That night, I asked Alicia to be his godmother. She squealed and hugged me so hard that she bent my glasses haha.

We discovered that the baby swing was the key to us doing anything so quickly.

We decided that since it was so hard for me to get up and move, the best case scenario was to put him in the Rock 'N' Play next to the bed on my side. We are strongly opposed to the concept of cosleeping. ESPECIALLY at the newborn and infant stages. Don't try to tell me benefits and convince me otherwise. What works for you may not be what works for me. So back off and get your own blog.

Anyway, I barely slept all night. Infant breathing patterns are terrifying. They pause. They gasp. They breathe in different speeds. It's insane. And woke me up immediately every time. I managed to get some sleep and woke up to that beautiful little face staring back at me on Saturday morning.

When I opened my eyes and saw that little face, I melted. He was here. He made it home. He made it through the first night! This wasn't a dream.

People always complain about the baby keeping them up all night, but other than my own insecurities and terrors, he slept about six hours. We had the best baby everrrr. We thought.

That day I realized I could reenter the world of deli meats. I'm not a vegetarian, but I don't eat a lot of meat. I went through a brief period of craving meat and had Mark make a lot of meatloaf and burgers and tacos and chicken and stuff. It's weird how every pregnancy is different. One pregnancy had an aversion to chicken. This one couldn't get enough meat. That is highly unusual. It also made me grossed out by cheese. I always keep microwaveable mac and cheese that has a long shelf life at school just in case I forget my lunch. One day, I reached into my bin to grab one early on and was repulsed by it. I could handle shredded cheese or cubes or wedges or whatever. But melty liquidy cheese turned my stomach. I had to walk down the block to get a sandwich that day haha. Cheese is my favorite food. That was rough.

Anyway, I never really want meat. But because I wasn't allowed to have deli meat, I had Mark order po-boys for us. While we ate, the delivery men brought my glider and ottoman. We ordered it from a local store on Halloween and it took that long to come in. We had registered for a chair and then it was discontinued and we didn't get the email in time. It was the only chair I liked that I found comfortable and would be good for anyone to sit in with the baby. I didn't find out until the day we went to buy it. I was heartbroken. I hated all of the other chairs. We tried chairs in so many stores. None were good. But this furniture store had a great saleswoman who asked what chair we had wanted.

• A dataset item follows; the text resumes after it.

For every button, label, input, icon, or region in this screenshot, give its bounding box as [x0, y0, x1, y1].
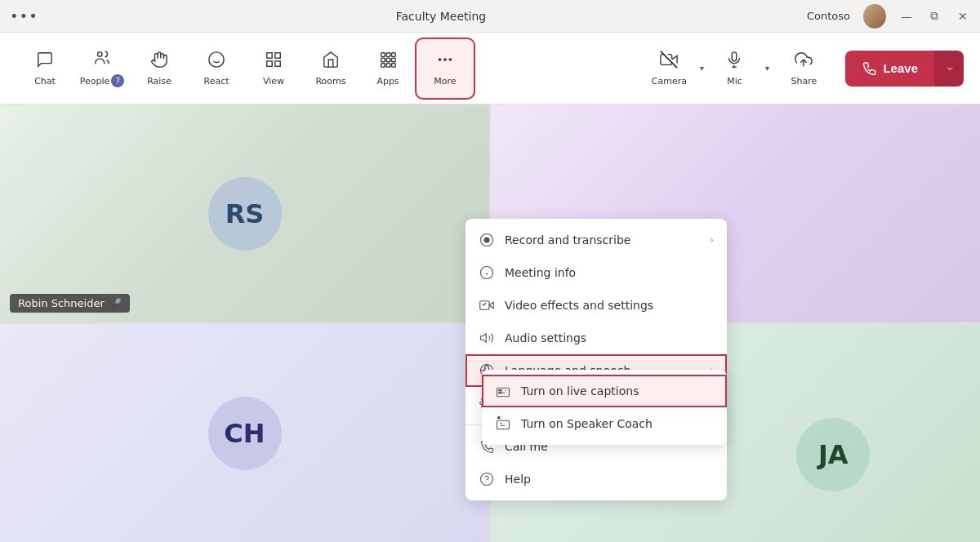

They carried that brand but not that chair. She brought me the catalogue and we found one very similar and ordered it. She was my hero. I'm sitting in it right now, waiting for him to go back to sleep. I love this chair.

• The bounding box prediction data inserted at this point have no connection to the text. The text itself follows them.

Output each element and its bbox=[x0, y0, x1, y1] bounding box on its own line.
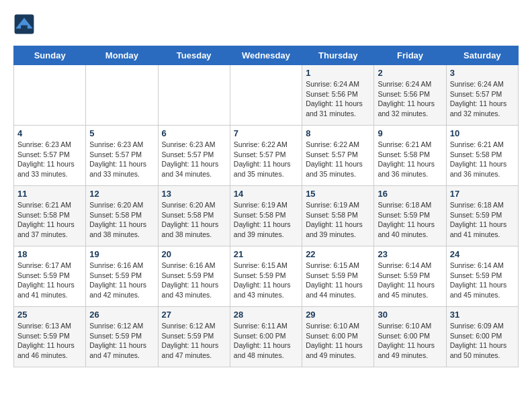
day-info: Sunrise: 6:21 AMSunset: 5:58 PMDaylight:… bbox=[450, 140, 515, 179]
day-info: Sunrise: 6:18 AMSunset: 5:59 PMDaylight:… bbox=[450, 200, 515, 240]
calendar-cell: 28Sunrise: 6:11 AMSunset: 6:00 PMDayligh… bbox=[230, 307, 302, 367]
calendar-cell: 18Sunrise: 6:17 AMSunset: 5:59 PMDayligh… bbox=[14, 246, 86, 307]
calendar-cell: 16Sunrise: 6:18 AMSunset: 5:59 PMDayligh… bbox=[374, 186, 446, 246]
calendar-cell: 17Sunrise: 6:18 AMSunset: 5:59 PMDayligh… bbox=[446, 186, 518, 246]
day-info: Sunrise: 6:24 AMSunset: 5:56 PMDaylight:… bbox=[378, 79, 442, 119]
weekday-header-tuesday: Tuesday bbox=[158, 46, 230, 65]
day-number: 25 bbox=[17, 310, 82, 320]
day-number: 28 bbox=[234, 310, 298, 320]
calendar-cell bbox=[14, 65, 86, 126]
day-number: 20 bbox=[162, 249, 226, 259]
day-number: 21 bbox=[234, 249, 298, 259]
day-number: 17 bbox=[450, 189, 515, 199]
day-info: Sunrise: 6:24 AMSunset: 5:57 PMDaylight:… bbox=[450, 79, 515, 119]
weekday-header-wednesday: Wednesday bbox=[230, 46, 302, 65]
day-info: Sunrise: 6:23 AMSunset: 5:57 PMDaylight:… bbox=[162, 140, 226, 179]
day-number: 30 bbox=[378, 310, 442, 320]
calendar-cell: 26Sunrise: 6:12 AMSunset: 5:59 PMDayligh… bbox=[86, 307, 158, 367]
weekday-header-row: SundayMondayTuesdayWednesdayThursdayFrid… bbox=[14, 46, 519, 65]
calendar-week-3: 11Sunrise: 6:21 AMSunset: 5:58 PMDayligh… bbox=[14, 186, 519, 246]
day-number: 18 bbox=[17, 249, 82, 259]
day-info: Sunrise: 6:13 AMSunset: 5:59 PMDaylight:… bbox=[17, 321, 82, 361]
calendar-cell: 8Sunrise: 6:22 AMSunset: 5:57 PMDaylight… bbox=[302, 126, 374, 186]
calendar-cell: 25Sunrise: 6:13 AMSunset: 5:59 PMDayligh… bbox=[14, 307, 86, 367]
calendar-cell bbox=[158, 65, 230, 126]
day-info: Sunrise: 6:16 AMSunset: 5:59 PMDaylight:… bbox=[162, 261, 226, 300]
calendar-cell: 20Sunrise: 6:16 AMSunset: 5:59 PMDayligh… bbox=[158, 246, 230, 307]
day-info: Sunrise: 6:18 AMSunset: 5:59 PMDaylight:… bbox=[378, 200, 442, 240]
calendar-cell: 15Sunrise: 6:19 AMSunset: 5:58 PMDayligh… bbox=[302, 186, 374, 246]
day-number: 12 bbox=[89, 189, 154, 199]
day-number: 14 bbox=[234, 189, 298, 199]
day-info: Sunrise: 6:14 AMSunset: 5:59 PMDaylight:… bbox=[378, 261, 442, 300]
day-info: Sunrise: 6:15 AMSunset: 5:59 PMDaylight:… bbox=[234, 261, 298, 300]
calendar-week-4: 18Sunrise: 6:17 AMSunset: 5:59 PMDayligh… bbox=[14, 246, 519, 307]
calendar-cell: 13Sunrise: 6:20 AMSunset: 5:58 PMDayligh… bbox=[158, 186, 230, 246]
day-info: Sunrise: 6:22 AMSunset: 5:57 PMDaylight:… bbox=[306, 140, 370, 179]
day-number: 29 bbox=[306, 310, 370, 320]
day-number: 3 bbox=[450, 68, 515, 78]
calendar-week-5: 25Sunrise: 6:13 AMSunset: 5:59 PMDayligh… bbox=[14, 307, 519, 367]
calendar-cell: 19Sunrise: 6:16 AMSunset: 5:59 PMDayligh… bbox=[86, 246, 158, 307]
weekday-header-saturday: Saturday bbox=[446, 46, 518, 65]
logo-icon bbox=[13, 13, 35, 35]
day-number: 5 bbox=[89, 128, 154, 138]
calendar-cell: 21Sunrise: 6:15 AMSunset: 5:59 PMDayligh… bbox=[230, 246, 302, 307]
weekday-header-thursday: Thursday bbox=[302, 46, 374, 65]
day-number: 13 bbox=[162, 189, 226, 199]
day-info: Sunrise: 6:21 AMSunset: 5:58 PMDaylight:… bbox=[17, 200, 82, 240]
day-info: Sunrise: 6:12 AMSunset: 5:59 PMDaylight:… bbox=[89, 321, 154, 361]
day-info: Sunrise: 6:23 AMSunset: 5:57 PMDaylight:… bbox=[17, 140, 82, 179]
calendar-cell: 27Sunrise: 6:12 AMSunset: 5:59 PMDayligh… bbox=[158, 307, 230, 367]
calendar-cell: 9Sunrise: 6:21 AMSunset: 5:58 PMDaylight… bbox=[374, 126, 446, 186]
calendar-cell: 11Sunrise: 6:21 AMSunset: 5:58 PMDayligh… bbox=[14, 186, 86, 246]
calendar-cell: 3Sunrise: 6:24 AMSunset: 5:57 PMDaylight… bbox=[446, 65, 518, 126]
calendar-cell: 24Sunrise: 6:14 AMSunset: 5:59 PMDayligh… bbox=[446, 246, 518, 307]
calendar-cell bbox=[86, 65, 158, 126]
calendar-cell: 7Sunrise: 6:22 AMSunset: 5:57 PMDaylight… bbox=[230, 126, 302, 186]
day-number: 27 bbox=[162, 310, 226, 320]
calendar-cell: 1Sunrise: 6:24 AMSunset: 5:56 PMDaylight… bbox=[302, 65, 374, 126]
calendar-cell: 30Sunrise: 6:10 AMSunset: 6:00 PMDayligh… bbox=[374, 307, 446, 367]
day-info: Sunrise: 6:11 AMSunset: 6:00 PMDaylight:… bbox=[234, 321, 298, 361]
calendar-cell: 5Sunrise: 6:23 AMSunset: 5:57 PMDaylight… bbox=[86, 126, 158, 186]
calendar-table: SundayMondayTuesdayWednesdayThursdayFrid… bbox=[13, 46, 519, 367]
day-number: 22 bbox=[306, 249, 370, 259]
calendar-week-1: 1Sunrise: 6:24 AMSunset: 5:56 PMDaylight… bbox=[14, 65, 519, 126]
logo bbox=[13, 13, 38, 35]
weekday-header-monday: Monday bbox=[86, 46, 158, 65]
day-number: 24 bbox=[450, 249, 515, 259]
day-info: Sunrise: 6:22 AMSunset: 5:57 PMDaylight:… bbox=[234, 140, 298, 179]
day-number: 2 bbox=[378, 68, 442, 78]
day-number: 1 bbox=[306, 68, 370, 78]
day-number: 16 bbox=[378, 189, 442, 199]
calendar-cell: 4Sunrise: 6:23 AMSunset: 5:57 PMDaylight… bbox=[14, 126, 86, 186]
day-number: 26 bbox=[89, 310, 154, 320]
day-number: 19 bbox=[89, 249, 154, 259]
calendar-cell: 2Sunrise: 6:24 AMSunset: 5:56 PMDaylight… bbox=[374, 65, 446, 126]
calendar-cell: 12Sunrise: 6:20 AMSunset: 5:58 PMDayligh… bbox=[86, 186, 158, 246]
calendar-cell bbox=[230, 65, 302, 126]
day-number: 9 bbox=[378, 128, 442, 138]
calendar-cell: 31Sunrise: 6:09 AMSunset: 6:00 PMDayligh… bbox=[446, 307, 518, 367]
day-info: Sunrise: 6:21 AMSunset: 5:58 PMDaylight:… bbox=[378, 140, 442, 179]
calendar-cell: 14Sunrise: 6:19 AMSunset: 5:58 PMDayligh… bbox=[230, 186, 302, 246]
day-number: 4 bbox=[17, 128, 82, 138]
day-number: 7 bbox=[234, 128, 298, 138]
calendar-cell: 22Sunrise: 6:15 AMSunset: 5:59 PMDayligh… bbox=[302, 246, 374, 307]
day-info: Sunrise: 6:19 AMSunset: 5:58 PMDaylight:… bbox=[234, 200, 298, 240]
calendar-cell: 29Sunrise: 6:10 AMSunset: 6:00 PMDayligh… bbox=[302, 307, 374, 367]
page-header bbox=[13, 13, 519, 35]
day-info: Sunrise: 6:20 AMSunset: 5:58 PMDaylight:… bbox=[89, 200, 154, 240]
day-number: 11 bbox=[17, 189, 82, 199]
day-number: 31 bbox=[450, 310, 515, 320]
day-info: Sunrise: 6:09 AMSunset: 6:00 PMDaylight:… bbox=[450, 321, 515, 361]
day-info: Sunrise: 6:12 AMSunset: 5:59 PMDaylight:… bbox=[162, 321, 226, 361]
day-info: Sunrise: 6:14 AMSunset: 5:59 PMDaylight:… bbox=[450, 261, 515, 300]
weekday-header-sunday: Sunday bbox=[14, 46, 86, 65]
calendar-cell: 10Sunrise: 6:21 AMSunset: 5:58 PMDayligh… bbox=[446, 126, 518, 186]
weekday-header-friday: Friday bbox=[374, 46, 446, 65]
day-info: Sunrise: 6:15 AMSunset: 5:59 PMDaylight:… bbox=[306, 261, 370, 300]
day-info: Sunrise: 6:17 AMSunset: 5:59 PMDaylight:… bbox=[17, 261, 82, 300]
day-info: Sunrise: 6:10 AMSunset: 6:00 PMDaylight:… bbox=[378, 321, 442, 361]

In addition, my friend Michelle dropped by with a gift. She had her third son in September and couldn't stay long. We also had a visit from my brother and his new girlfriend. They started dating about halfway through my pregnancy. She only knew me as pregnant. It dawned on me that a lot of people at work only knew me that way. Very odd to think about.

Most people never knew they knew me as pregnant. We kept it so low key. If you knew, it was because you saw us frequently or you were a relative. We didn't ever publicize it anywhere. After he was born, Mark took a picture of him. While we were enjoying our hour of skin-to-skin, he sent it to me and I finally got to talk about the baby on social media.

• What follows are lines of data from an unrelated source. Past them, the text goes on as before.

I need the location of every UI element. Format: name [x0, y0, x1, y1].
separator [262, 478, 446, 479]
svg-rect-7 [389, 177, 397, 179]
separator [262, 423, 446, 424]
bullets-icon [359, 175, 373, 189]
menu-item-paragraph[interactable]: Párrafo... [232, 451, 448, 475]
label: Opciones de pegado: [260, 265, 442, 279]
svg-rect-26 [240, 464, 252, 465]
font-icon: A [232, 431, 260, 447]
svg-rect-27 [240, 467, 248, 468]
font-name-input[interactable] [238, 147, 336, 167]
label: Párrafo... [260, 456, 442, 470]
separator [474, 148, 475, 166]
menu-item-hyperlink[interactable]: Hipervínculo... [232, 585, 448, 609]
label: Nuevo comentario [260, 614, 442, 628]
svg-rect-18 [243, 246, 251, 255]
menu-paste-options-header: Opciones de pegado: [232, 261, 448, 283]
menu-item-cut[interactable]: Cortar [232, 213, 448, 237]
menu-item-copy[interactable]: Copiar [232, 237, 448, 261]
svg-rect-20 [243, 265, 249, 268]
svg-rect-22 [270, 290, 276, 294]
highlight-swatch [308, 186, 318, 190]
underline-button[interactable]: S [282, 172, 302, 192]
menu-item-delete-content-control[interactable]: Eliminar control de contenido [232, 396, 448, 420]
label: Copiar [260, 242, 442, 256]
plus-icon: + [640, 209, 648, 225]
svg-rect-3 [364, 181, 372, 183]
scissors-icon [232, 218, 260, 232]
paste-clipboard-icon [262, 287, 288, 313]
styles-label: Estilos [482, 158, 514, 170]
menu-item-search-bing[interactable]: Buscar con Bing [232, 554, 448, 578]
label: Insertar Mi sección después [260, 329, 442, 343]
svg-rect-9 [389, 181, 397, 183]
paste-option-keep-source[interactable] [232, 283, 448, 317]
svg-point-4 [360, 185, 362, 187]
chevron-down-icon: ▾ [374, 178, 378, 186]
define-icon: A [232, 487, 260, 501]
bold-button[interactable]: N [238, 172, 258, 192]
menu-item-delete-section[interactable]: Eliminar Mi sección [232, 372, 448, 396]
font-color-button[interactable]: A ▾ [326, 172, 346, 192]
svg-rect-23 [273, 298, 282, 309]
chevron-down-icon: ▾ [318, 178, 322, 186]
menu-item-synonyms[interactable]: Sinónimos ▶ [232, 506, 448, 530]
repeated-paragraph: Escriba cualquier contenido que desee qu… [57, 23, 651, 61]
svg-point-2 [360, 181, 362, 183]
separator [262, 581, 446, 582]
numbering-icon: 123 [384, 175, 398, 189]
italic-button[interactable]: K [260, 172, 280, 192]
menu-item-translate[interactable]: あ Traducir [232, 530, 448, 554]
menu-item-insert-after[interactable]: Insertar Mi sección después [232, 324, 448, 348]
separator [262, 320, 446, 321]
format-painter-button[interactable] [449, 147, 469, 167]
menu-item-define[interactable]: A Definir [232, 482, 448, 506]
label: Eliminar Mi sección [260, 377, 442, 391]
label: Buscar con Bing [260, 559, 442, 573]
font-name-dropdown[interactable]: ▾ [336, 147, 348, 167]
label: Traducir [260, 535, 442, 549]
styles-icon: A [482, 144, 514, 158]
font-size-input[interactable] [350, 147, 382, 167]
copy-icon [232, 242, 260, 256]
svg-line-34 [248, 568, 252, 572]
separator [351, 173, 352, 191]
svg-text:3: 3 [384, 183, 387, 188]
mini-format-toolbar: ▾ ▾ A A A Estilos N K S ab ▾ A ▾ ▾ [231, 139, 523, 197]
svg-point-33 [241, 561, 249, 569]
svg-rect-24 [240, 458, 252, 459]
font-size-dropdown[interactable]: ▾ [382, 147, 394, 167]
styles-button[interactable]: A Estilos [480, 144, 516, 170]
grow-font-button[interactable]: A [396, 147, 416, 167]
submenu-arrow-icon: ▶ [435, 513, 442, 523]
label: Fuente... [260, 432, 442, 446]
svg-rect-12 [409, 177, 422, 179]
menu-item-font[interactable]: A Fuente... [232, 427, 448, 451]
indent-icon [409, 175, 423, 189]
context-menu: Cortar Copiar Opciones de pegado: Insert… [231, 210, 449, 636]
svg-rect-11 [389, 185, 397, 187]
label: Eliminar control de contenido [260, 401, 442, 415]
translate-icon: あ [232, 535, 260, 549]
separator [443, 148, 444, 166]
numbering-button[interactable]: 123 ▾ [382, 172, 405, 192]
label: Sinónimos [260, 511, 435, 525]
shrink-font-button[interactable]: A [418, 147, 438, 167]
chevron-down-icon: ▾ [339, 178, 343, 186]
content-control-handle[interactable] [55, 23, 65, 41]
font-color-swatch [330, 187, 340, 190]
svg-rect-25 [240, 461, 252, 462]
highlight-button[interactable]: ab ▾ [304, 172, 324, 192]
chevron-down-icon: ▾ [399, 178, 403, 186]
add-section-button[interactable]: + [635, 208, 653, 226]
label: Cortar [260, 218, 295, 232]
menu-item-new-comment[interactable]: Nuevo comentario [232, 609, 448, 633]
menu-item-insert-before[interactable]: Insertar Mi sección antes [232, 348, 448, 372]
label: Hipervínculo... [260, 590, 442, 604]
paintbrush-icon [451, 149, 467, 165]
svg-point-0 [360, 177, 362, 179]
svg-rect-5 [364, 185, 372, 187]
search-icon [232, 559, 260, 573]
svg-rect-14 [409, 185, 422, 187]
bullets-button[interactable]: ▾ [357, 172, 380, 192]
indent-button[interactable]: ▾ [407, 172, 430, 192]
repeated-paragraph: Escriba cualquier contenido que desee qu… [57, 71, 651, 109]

We blew a lot of people away with the news. They had no clue. Some people thought they missed it. Some people were a little annoyed. Almost everyone was surprised and ecstatic. When I shared his birth, I just explained that we had a hard time getting him here and that I never felt comfortable sharing it. That is 100% true. I didn't want it posted and have people see it, then have something go wrong, then have people not see the follow-up. I didn't want to be subjected to Timehop pulling those statuses up. I just didn't want any trace of it online. Almost everyone was very understanding and kindly did not push for details.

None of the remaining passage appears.